The 600-metre annual desert encroachment into human habitat in the northern part of Nigeria is alarming and should be halted.
A duo of environmentalists, who made the submission in Lagos on Wednesday, March 11, 2020 during a discussion on desertification and its social-economic impact, said that halting the tide with afforestation would assist in quelling communal crises.
Mr Solomon Adefolu, Lead Climate Manager with the Nigerian Conservation Foundation (NCF), said that, with the subsisting desertification trend every two years, desertification gains one kilometre of human habitat.
Adefolu, who described the situation as catastrophic, blamed it on the shrinking of the Lake Chad that supplies water to over six million Nigerians that live in the area with other Africans in the Sahel region.
“Like Israel, Libia and Egypt, we need to turn the misfortune of the shrinking Lake Chad to fortune by embarking on afforestation and irrigation to reclaim the vast area being taken over by drought.
“As humans, we have the power to upturn negative natural occurrences that pose threat to life and make the environment better.
“If we should continue to stand aloof in the next 10 years, half of the place we know as north east and north west will be desert.

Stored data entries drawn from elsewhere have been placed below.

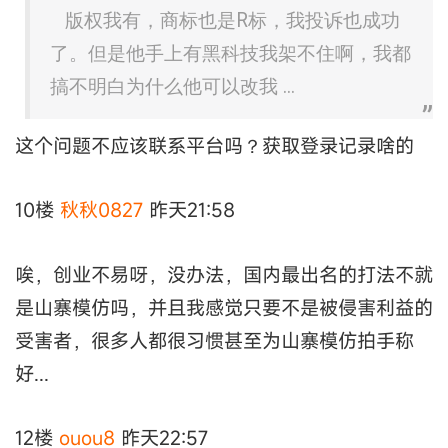
版权我有，商标也是R标，我投诉也成功
了。但是他手上有黑科技我架不住啊，我都
搞不明白为什么他可以改我 ...
这个问题不应该联系平台吗？获取登录记录啥的
10楼
秋秋0827
昨天21:58
唉，创业不易呀，没办法，国内最出名的打法不就
是山寨模仿吗，并且我感觉只要不是被侵害利益的
受害者，很多人都很习惯甚至为山寨模仿拍手称
好...
12楼
ouou8
昨天22:57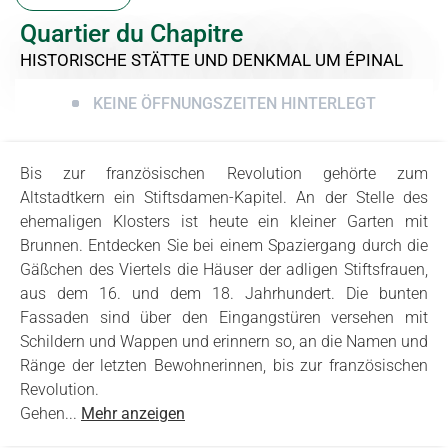
Quartier du Chapitre
HISTORISCHE STÄTTE UND DENKMAL
UM ÉPINAL
KEINE ÖFFNUNGSZEITEN HINTERLEGT
Bis zur französischen Revolution gehörte zum
Altstadtkern ein Stiftsdamen-Kapitel. An der Stelle des
ehemaligen Klosters ist heute ein kleiner Garten mit
Brunnen. Entdecken Sie bei einem Spaziergang durch die
Gäßchen des Viertels die Häuser der adligen Stiftsfrauen,
aus dem 16. und dem 18. Jahrhundert. Die bunten
Fassaden sind über den Eingangstüren versehen mit
Schildern und Wappen und erinnern so, an die Namen und
Ränge der letzten Bewohnerinnen, bis zur französischen
Revolution.
Gehen...
Mehr anzeigen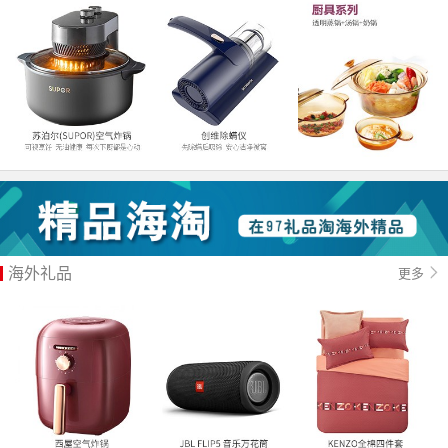
海外礼品
更多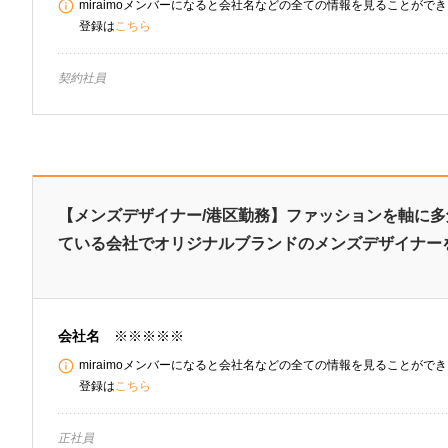
miraimoメンバーになると会社名などの全ての情報を見ることができま
登録は
こちら
契約社員
【メンズデザイナー/港区勤務】ファッションを軸に
ている会社でオリジナルブランドのメンズデザイナー
会社名
※※※※※
miraimoメンバーになると会社名などの全ての情報を見ることができま
登録は
こちら
正社員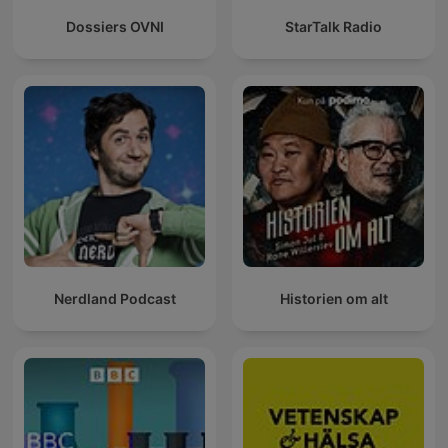
Dossiers OVNI
StarTalk Radio
Nerdland Podcast
Historien om alt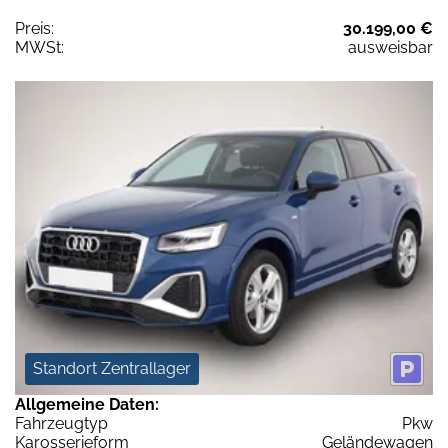
Preis:
30.199,00 €
MWSt:
ausweisbar
Standort Zentrallager
Allgemeine Daten:
Fahrzeugtyp
Pkw
Karosserieform
Geländewagen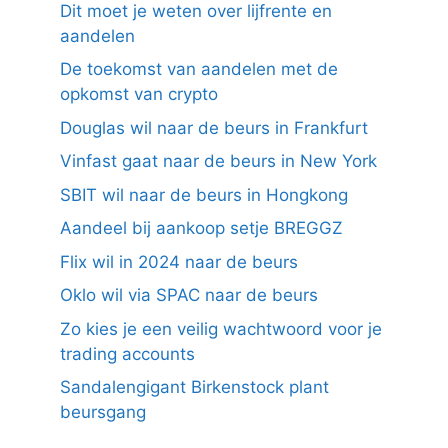
Dit moet je weten over lijfrente en
aandelen
De toekomst van aandelen met de
opkomst van crypto
Douglas wil naar de beurs in Frankfurt
Vinfast gaat naar de beurs in New York
SBIT wil naar de beurs in Hongkong
Aandeel bij aankoop setje BREGGZ
Flix wil in 2024 naar de beurs
Oklo wil via SPAC naar de beurs
Zo kies je een veilig wachtwoord voor je
trading accounts
Sandalengigant Birkenstock plant
beursgang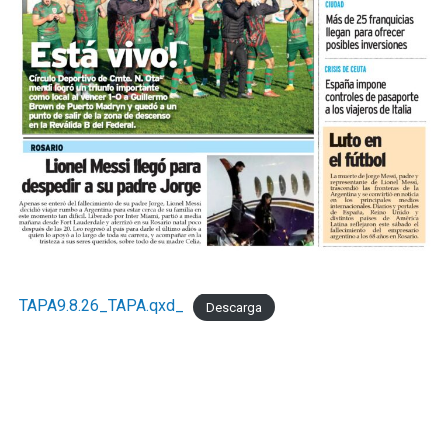
TAPA9.8.26_TAPA.qxd_
Descarga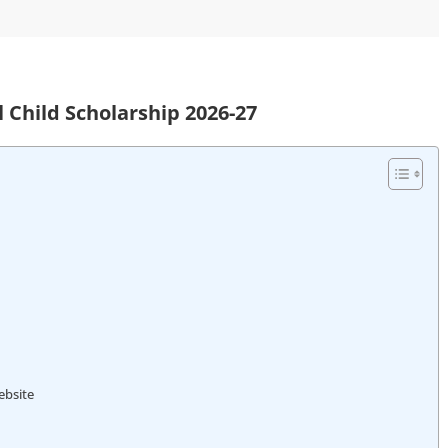
l Child Scholarship 2026-27
ebsite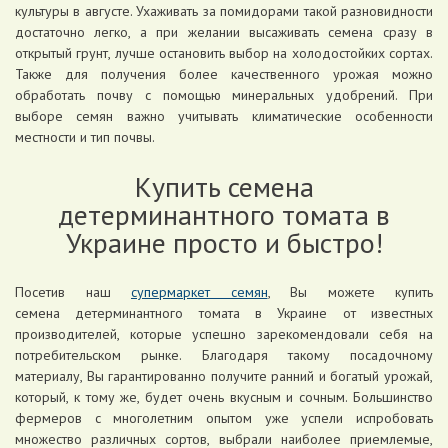
культуры в августе. Ухаживать за помидорами такой разновидности
достаточно легко, а при желании высаживать семена сразу в
открытый грунт, лучше остановить выбор на холодостойких сортах.
Также для получения более качественного урожая можно
обработать почву с помощью минеральных удобрений. При
выборе семян важно учитывать климатические особенности
местности и тип почвы.
Купить семена
детерминантного томата в
Украине просто и быстро!
Посетив наш
супермаркет семян
, Вы можете купить
семена детерминантного томата в Украине от известных
производителей, которые успешно зарекомендовали себя на
потребительском рынке. Благодаря такому посадочному
материалу, Вы гарантированно получите ранний и богатый урожай,
который, к тому же, будет очень вкусным и сочным. Большинство
фермеров с многолетним опытом уже успели испробовать
множество различных сортов, выбрали наиболее приемлемые,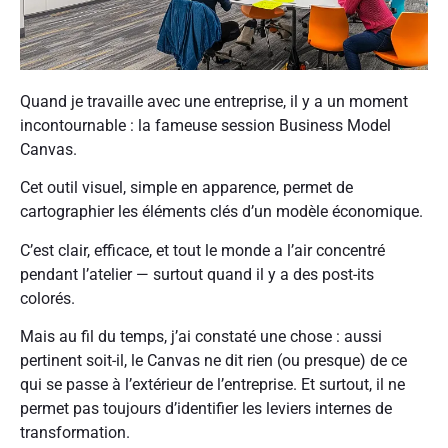
Quand je travaille avec une entreprise, il y a un moment
incontournable : la fameuse session Business Model
Canvas.
Cet outil visuel, simple en apparence, permet de
cartographier les éléments clés d’un modèle économique.
C’est clair, efficace, et tout le monde a l’air concentré
pendant l’atelier — surtout quand il y a des post-its
colorés.
Mais au fil du temps, j’ai constaté une chose : aussi
pertinent soit-il, le Canvas ne dit rien (ou presque) de ce
qui se passe à l’extérieur de l’entreprise. Et surtout, il ne
permet pas toujours d’identifier les leviers internes de
transformation.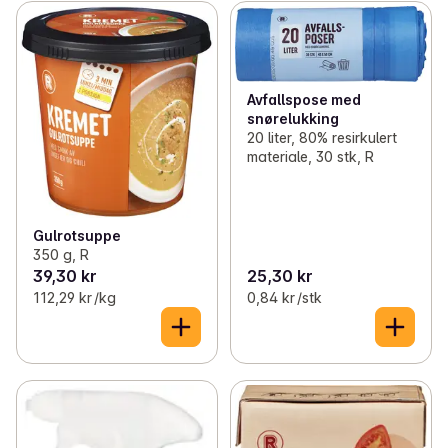
Avfallspose med
snørelukking
20 liter, 80% resirkulert
materiale, 30 stk, R
Gulrotsuppe
350 g, R
39,30 kr
25,30 kr
112,29 kr /kg
0,84 kr /stk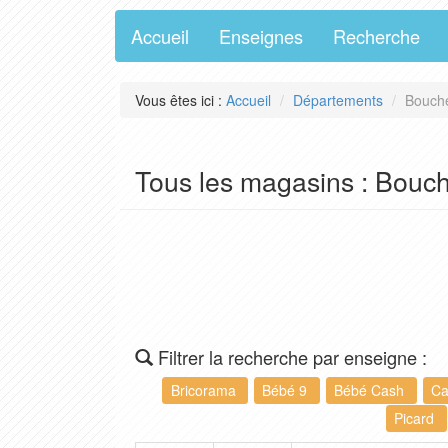
Accueil
Enseignes
Recherche
Vous êtes ici :
Accueil
Départements
Bouche
Tous les magasins : Bouc
Filtrer la recherche par enseigne :
Bricorama
Bébé 9
Bébé Cash
Ca
Picard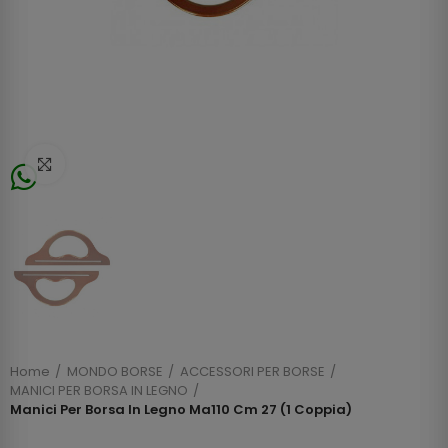
Click to enlarge
Home
MONDO BORSE
ACCESSORI PER BORSE
MANICI PER BORSA IN LEGNO
Manici Per Borsa In Legno Ma110 Cm 27 (1 Coppia)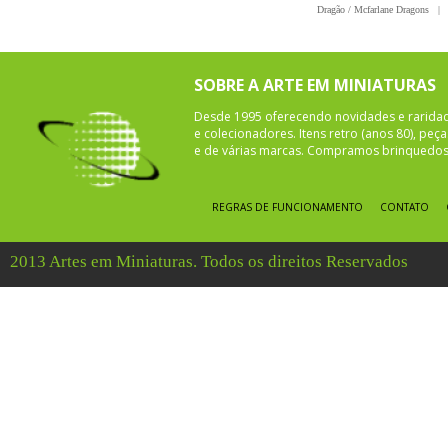
Dragão / Mcfarlane Dragons
|
SOBRE A ARTE EM MINIATURAS
Desde 1995 oferecendo novidades e rarida
e colecionadores. Itens retro (anos 80), pe
e de várias marcas. Compramos brinquedos 
REGRAS DE FUNCIONAMENTO
CONTATO
2013 Artes em Miniaturas. Todos os direitos Reservados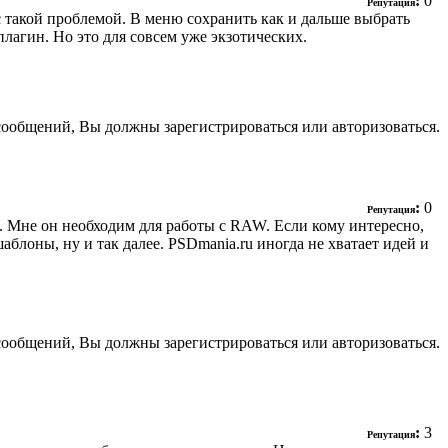
:
0
Репутация
с такой проблемой. В меню сохранить как и дальше выбрать
лагин. Но это для совсем уже экзотических.
сообщений, Вы должны зарегистрироваться или авторизоваться.
:
0
Репутация
а. Мне он необходим для работы с RAW. Если кому интересно,
аблоны, ну и так далее. PSDmania.ru иногда не хватает идей и
сообщений, Вы должны зарегистрироваться или авторизоваться.
:
3
Репутация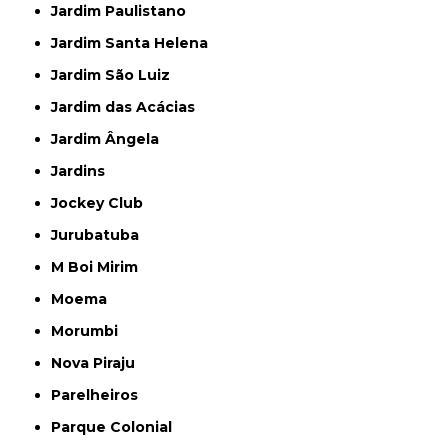
Jardim Paulistano
Jardim Santa Helena
Jardim São Luiz
Jardim das Acácias
Jardim Ângela
Jardins
Jockey Club
Jurubatuba
M Boi Mirim
Moema
Morumbi
Nova Piraju
Parelheiros
Parque Colonial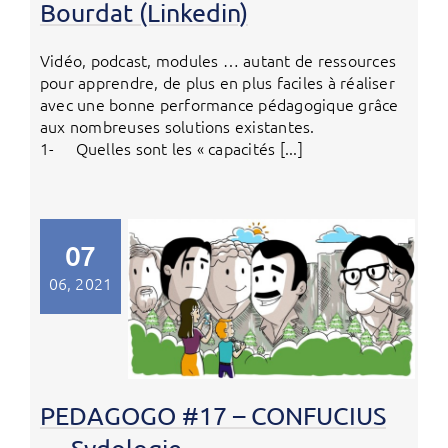
Bourdat (Linkedin)
Vidéo, podcast, modules … autant de ressources
pour apprendre, de plus en plus faciles à réaliser
avec une bonne performance pédagogique grâce
aux nombreuses solutions existantes.
1- Quelles sont les « capacités [...]
07
06, 2021
PEDAGOGO #17 – CONFUCIUS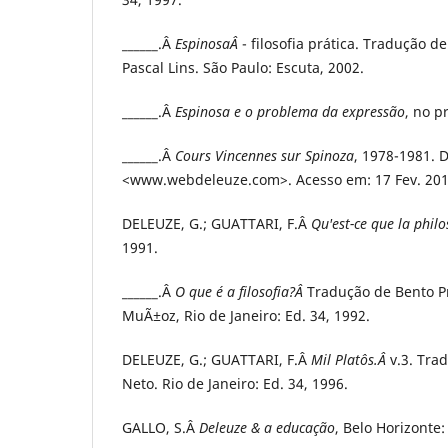
______.Â
EspinosaÂ
- filosofia prática. Tradução d
Pascal Lins. São Paulo: Escuta, 2002.
______.Â
Espinosa e o problema da expressão
, no p
______.Â
Cours Vincennes sur Spinoza
, 1978-1981. 
<www.webdeleuze.com>. Acesso em: 17 Fev. 201
DELEUZE, G.; GUATTARI, F.Â
Qu'est-ce que la phil
1991.
______.Â
O que é a filosofia?Â
Tradução de Bento Pr
MuÃ±oz, Rio de Janeiro: Ed. 34, 1992.
DELEUZE, G.; GUATTARI, F.Â
Mil Platôs.Â
v.3. Tra
Neto. Rio de Janeiro: Ed. 34, 1996.
GALLO, S.Â
Deleuze & a educação
, Belo Horizonte: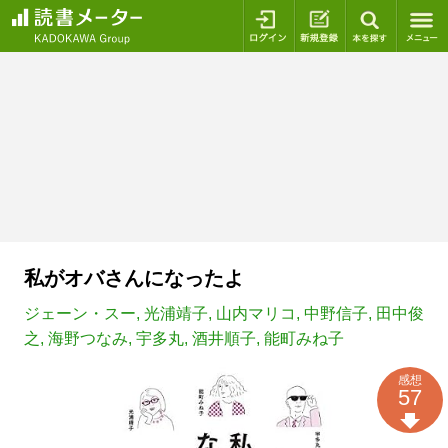
ログイン
新規登録
本を探
私がオバさんになったよ
ジェーン・スー
,
光浦靖子
,
山内マリコ
,
中野信子
,
田中俊
之
,
海野つなみ
,
宇多丸
,
酒井順子
,
能町みね子
感想
57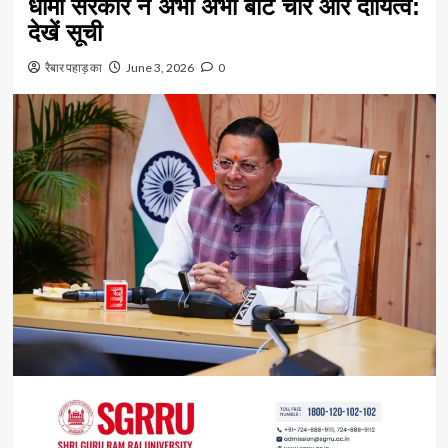
धामी सरकार ने अभी अभी बांटे चार और दायित्व:
देखें सूची
रैबार पहाड़ का
June 3, 2026
0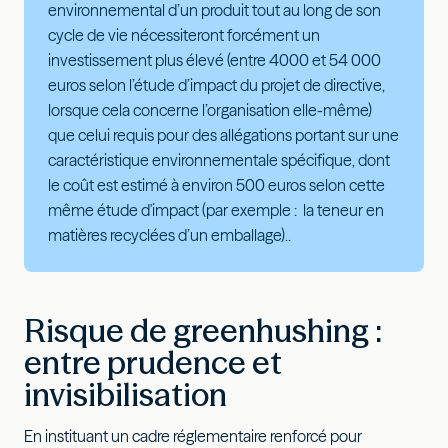
environnemental d’un produit tout au long de son
cycle de vie nécessiteront forcément un
investissement plus élevé (entre 4000 et 54 000
euros selon l’étude d’impact du projet de directive,
lorsque cela concerne l’organisation elle-même)
que celui requis pour des allégations portant sur une
caractéristique environnementale spécifique, dont
le coût est estimé à environ 500 euros selon cette
même étude d'impact (par exemple : la teneur en
matières recyclées d’un emballage)..
Risque de greenhushing :
entre prudence et
invisibilisation
En instituant un cadre réglementaire renforcé pour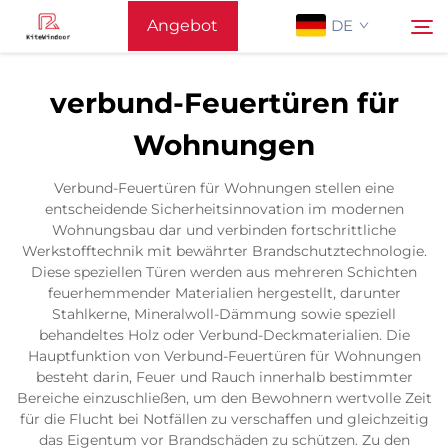
Angebot
DE
anfordern
verbund-Feuertüren für
Startseite
Wohnungen
Suchen
Unterstützung
Verbund-Feuertüren für Wohnungen stellen eine
entscheidende Sicherheitsinnovation im modernen
Wohnungsbau dar und verbinden fortschrittliche
Produkte
Werkstofftechnik mit bewährter Brandschutztechnologie.
Diese speziellen Türen werden aus mehreren Schichten
feuerhemmender Materialien hergestellt, darunter
Anwendung
Stahlkerne, Mineralwoll-Dämmung sowie speziell
behandeltes Holz oder Verbund-Deckmaterialien. Die
Hauptfunktion von Verbund-Feuertüren für Wohnungen
Nachrichten
besteht darin, Feuer und Rauch innerhalb bestimmter
Bereiche einzuschließen, um den Bewohnern wertvolle Zeit
für die Flucht bei Notfällen zu verschaffen und gleichzeitig
Kontaktieren Sie Uns
das Eigentum vor Brandschäden zu schützen. Zu den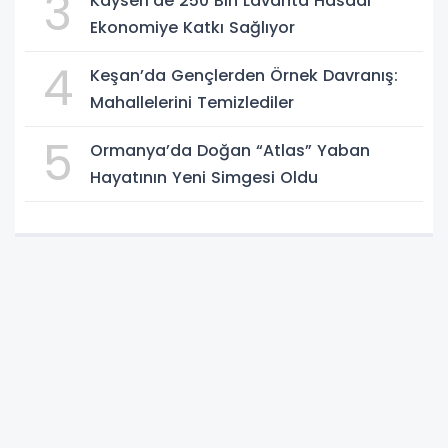
3
Kayseri’de 250 Bin Lavanta Hasadı
Ekonomiye Katkı Sağlıyor
4
Keşan’da Gençlerden Örnek Davranış:
Mahallelerini Temizlediler
5
Ormanya’da Doğan “Atlas” Yaban
Hayatının Yeni Simgesi Oldu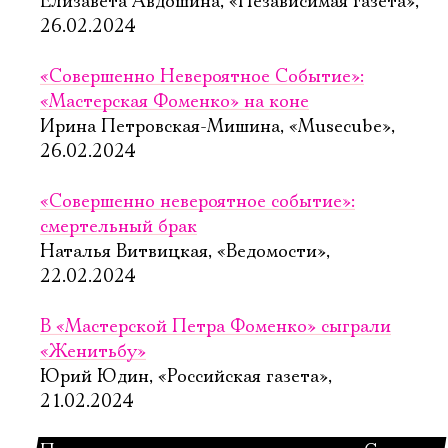
Елизавета Авдошина, «Независимая газета»,
26.02.2024
«Совершенно Невероятное Событие»:
«Мастерская Фоменко» на коне
Ирина Петровская-Мишина, «Musecube»,
26.02.2024
«Совершенно невероятное событие»:
смертельный брак
Наталья Витвицкая, «Ведомости»,
22.02.2024
В «Мастерской Петра Фоменко» сыграли
«Женитьбу»
Юрий Юдин, «Российская газета»,
21.02.2024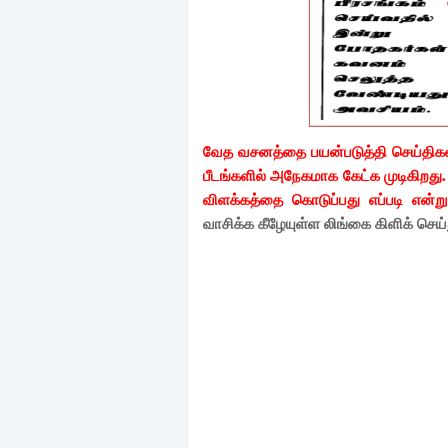
வேத வசனத்தை பயன்படுத்தி செய்திகள
பீடங்களில் அநேகமாக கேட்க முடிகிறது
விளக்கத்தை கொடுப்பது எப்படி என்ற
வாசிக்க கீழேயுள்ள லிங்கை கிளிக் செய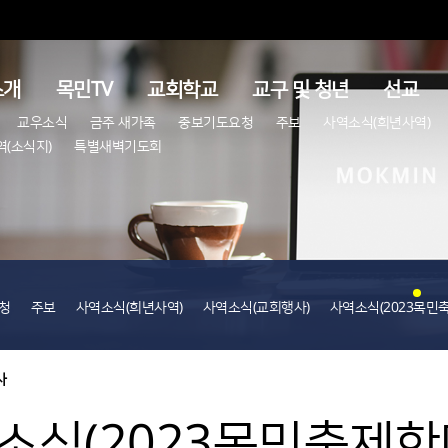
소개
목민TV
교회학교
교구 및 청년
선교
교우소식
금주 새가족
중보기도요청
주보
사역소식(희년사역)
(소식지)
특별새벽기도회
청
주보
사역소식(희년사역)
사역소식(교회행사)
사역소식(2023목민
사
소식(2023목민축제한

“We are to subject nature to our comfort and not the reverse we ought to muster the will to do it this time by joining hands in tree planting and stop logging anywhere in the country,” he said.
Mr Adedamola Ogunsesan, the Project Manager, Lekki Conservation Centre (LCC), said that 26,000 kilometres reduction of the Lake Chad had resulted in south-ward migration of herders in search of pasture.
Ogunsesan regretted the avoidable friction between herders and farmers that nearly polarised the country and its attendant loss of lives, saying that what was needed was political will of state actors to arrest the situation.
According to him, the government needs to channel resources toward achieving this desert reclamation goal and monitor its implementation to avoid resources diversion.
He said that the nation’s population was increasing geometrically therefore no part of the nation’s habitat should be left fallow for people to have a place to live.
Sultan Sa-ad Abubakar, the Sultan of Sokoto, had called on the Federal Government to put a stop to the shrinking of the Lake Chad and halt desertification in the region.